Aim of the task:
Could you find each line of the data below that contains the word "Islam" and copy those lines?

Records shown:
────────

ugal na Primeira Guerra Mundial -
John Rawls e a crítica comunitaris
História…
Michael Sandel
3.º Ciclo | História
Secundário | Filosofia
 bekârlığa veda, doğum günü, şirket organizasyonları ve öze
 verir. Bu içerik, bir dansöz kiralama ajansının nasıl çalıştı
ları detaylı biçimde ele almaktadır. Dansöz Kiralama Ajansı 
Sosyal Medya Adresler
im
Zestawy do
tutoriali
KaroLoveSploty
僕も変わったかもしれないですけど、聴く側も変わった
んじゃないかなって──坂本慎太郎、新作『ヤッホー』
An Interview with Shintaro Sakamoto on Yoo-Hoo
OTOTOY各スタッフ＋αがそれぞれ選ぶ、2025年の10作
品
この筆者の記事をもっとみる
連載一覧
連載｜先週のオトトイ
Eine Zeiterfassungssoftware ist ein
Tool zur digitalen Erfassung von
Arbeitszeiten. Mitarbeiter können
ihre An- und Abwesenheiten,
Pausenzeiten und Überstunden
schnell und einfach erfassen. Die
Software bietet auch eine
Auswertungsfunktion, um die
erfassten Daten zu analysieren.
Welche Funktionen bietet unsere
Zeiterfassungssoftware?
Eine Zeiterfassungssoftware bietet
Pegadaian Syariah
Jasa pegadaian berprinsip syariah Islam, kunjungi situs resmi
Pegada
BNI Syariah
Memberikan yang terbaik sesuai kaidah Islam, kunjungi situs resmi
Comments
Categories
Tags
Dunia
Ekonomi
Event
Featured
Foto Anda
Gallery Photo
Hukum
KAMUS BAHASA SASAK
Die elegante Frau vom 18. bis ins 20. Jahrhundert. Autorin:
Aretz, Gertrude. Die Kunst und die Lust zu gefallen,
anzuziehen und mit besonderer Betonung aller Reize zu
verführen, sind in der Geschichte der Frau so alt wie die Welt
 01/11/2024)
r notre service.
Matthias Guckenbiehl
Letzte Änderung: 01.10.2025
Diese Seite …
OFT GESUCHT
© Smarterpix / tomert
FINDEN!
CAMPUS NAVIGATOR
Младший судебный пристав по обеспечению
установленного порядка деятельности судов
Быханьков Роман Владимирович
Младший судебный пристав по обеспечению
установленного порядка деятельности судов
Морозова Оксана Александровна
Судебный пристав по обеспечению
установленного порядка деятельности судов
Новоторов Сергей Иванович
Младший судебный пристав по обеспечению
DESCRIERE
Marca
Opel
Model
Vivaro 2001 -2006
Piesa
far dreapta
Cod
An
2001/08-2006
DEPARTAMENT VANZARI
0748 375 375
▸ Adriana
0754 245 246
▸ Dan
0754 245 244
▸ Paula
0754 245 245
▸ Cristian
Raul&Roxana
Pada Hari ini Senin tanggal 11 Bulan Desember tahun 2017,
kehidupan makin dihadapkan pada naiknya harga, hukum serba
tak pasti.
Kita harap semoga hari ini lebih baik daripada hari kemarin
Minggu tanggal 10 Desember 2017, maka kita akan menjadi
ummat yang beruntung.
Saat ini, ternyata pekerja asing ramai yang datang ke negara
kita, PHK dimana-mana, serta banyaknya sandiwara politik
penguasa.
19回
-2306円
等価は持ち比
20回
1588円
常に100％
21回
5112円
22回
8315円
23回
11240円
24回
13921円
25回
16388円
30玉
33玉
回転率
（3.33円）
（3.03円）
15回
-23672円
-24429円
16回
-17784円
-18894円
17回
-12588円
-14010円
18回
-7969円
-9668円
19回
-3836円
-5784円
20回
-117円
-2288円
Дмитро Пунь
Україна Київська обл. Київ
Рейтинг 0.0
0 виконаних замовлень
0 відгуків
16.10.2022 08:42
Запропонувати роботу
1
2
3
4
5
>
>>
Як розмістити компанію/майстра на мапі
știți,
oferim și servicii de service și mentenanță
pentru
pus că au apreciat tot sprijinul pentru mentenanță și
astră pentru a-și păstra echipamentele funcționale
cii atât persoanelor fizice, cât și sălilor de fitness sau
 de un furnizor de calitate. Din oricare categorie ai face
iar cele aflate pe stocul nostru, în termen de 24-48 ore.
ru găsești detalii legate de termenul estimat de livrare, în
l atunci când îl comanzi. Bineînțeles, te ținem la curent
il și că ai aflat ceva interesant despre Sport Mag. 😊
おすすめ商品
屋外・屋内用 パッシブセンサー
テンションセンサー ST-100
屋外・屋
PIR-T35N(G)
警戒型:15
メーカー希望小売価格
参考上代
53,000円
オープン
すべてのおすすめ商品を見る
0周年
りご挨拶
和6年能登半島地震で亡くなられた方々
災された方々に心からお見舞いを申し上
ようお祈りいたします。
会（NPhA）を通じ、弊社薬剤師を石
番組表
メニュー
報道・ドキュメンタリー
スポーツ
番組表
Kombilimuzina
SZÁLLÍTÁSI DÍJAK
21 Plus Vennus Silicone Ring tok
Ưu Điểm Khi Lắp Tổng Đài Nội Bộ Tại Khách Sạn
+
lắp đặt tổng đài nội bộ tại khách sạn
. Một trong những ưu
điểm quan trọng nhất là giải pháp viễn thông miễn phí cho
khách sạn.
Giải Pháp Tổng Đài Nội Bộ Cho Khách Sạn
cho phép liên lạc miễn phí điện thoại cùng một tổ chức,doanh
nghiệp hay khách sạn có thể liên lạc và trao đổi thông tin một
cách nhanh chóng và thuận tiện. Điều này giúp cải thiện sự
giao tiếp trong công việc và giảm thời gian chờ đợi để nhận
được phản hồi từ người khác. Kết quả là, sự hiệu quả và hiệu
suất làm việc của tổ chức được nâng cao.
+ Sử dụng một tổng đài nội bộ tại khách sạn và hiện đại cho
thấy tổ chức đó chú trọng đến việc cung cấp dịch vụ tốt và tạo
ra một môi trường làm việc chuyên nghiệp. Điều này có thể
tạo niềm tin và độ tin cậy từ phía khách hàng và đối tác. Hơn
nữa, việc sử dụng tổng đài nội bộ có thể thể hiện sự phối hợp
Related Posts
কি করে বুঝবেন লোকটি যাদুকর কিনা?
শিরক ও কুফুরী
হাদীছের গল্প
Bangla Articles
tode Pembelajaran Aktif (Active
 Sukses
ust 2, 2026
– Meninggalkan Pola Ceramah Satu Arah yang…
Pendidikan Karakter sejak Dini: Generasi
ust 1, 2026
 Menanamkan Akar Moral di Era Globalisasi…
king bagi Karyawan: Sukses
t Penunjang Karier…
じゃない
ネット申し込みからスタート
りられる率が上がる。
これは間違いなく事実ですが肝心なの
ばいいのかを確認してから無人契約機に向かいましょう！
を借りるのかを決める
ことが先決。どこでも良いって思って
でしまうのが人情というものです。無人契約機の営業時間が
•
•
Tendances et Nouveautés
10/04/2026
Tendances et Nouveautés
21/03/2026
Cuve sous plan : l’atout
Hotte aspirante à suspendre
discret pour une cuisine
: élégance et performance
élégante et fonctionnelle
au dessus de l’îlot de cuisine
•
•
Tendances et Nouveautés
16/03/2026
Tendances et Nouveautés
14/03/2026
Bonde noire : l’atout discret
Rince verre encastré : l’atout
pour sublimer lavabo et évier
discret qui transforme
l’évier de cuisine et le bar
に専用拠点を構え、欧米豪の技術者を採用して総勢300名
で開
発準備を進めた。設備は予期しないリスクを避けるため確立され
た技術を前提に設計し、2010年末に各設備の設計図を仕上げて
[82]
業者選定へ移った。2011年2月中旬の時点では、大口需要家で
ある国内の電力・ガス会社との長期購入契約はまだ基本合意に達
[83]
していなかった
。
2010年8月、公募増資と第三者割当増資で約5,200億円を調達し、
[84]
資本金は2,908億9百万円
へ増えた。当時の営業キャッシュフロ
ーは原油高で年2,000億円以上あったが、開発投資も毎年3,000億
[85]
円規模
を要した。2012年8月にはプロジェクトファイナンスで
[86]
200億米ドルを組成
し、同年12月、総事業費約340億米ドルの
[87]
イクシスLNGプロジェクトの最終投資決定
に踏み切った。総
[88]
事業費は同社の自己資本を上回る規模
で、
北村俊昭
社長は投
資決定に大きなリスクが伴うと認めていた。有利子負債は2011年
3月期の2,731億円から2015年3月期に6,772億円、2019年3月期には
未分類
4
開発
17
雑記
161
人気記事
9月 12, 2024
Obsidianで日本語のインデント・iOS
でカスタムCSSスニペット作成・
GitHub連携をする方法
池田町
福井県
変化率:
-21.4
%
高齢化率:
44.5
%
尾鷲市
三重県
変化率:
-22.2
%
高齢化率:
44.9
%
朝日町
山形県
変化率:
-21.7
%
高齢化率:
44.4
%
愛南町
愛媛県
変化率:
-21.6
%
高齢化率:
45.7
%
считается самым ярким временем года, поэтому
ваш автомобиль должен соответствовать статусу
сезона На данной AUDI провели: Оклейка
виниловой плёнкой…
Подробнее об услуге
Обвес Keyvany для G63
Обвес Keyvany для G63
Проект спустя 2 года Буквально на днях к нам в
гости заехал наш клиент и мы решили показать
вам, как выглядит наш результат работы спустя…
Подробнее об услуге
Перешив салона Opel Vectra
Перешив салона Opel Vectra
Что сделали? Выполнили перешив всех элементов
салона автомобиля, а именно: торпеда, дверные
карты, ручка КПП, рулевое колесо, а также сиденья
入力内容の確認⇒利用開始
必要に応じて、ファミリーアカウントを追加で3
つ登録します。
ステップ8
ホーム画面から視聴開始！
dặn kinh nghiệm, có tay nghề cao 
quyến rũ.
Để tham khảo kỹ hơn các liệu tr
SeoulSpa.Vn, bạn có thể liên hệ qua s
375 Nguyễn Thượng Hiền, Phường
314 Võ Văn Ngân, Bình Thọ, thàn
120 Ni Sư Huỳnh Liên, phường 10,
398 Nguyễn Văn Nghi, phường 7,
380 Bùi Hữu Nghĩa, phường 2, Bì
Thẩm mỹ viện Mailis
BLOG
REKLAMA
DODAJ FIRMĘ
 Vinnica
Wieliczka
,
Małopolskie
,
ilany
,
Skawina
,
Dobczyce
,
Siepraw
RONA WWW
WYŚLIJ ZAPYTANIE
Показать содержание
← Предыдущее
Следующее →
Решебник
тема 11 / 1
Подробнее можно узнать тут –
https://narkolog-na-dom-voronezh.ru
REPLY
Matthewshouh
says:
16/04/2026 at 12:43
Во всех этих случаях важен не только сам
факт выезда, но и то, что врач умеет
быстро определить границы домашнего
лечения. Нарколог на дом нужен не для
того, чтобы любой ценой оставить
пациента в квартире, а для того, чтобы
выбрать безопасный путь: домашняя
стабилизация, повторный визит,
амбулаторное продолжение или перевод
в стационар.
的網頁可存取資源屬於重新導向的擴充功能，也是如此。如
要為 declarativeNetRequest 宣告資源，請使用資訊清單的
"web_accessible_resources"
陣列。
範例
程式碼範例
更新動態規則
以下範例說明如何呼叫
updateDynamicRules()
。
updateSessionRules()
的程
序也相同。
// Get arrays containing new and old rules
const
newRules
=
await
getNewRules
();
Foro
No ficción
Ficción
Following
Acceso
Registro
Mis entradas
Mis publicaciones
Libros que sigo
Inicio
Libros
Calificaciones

────────

Answer for this exercise:
Jasa pegadaian berprinsip syariah Islam, kunjungi situs resmi
Memberikan yang terbaik sesuai kaidah Islam, kunjungi situs resmi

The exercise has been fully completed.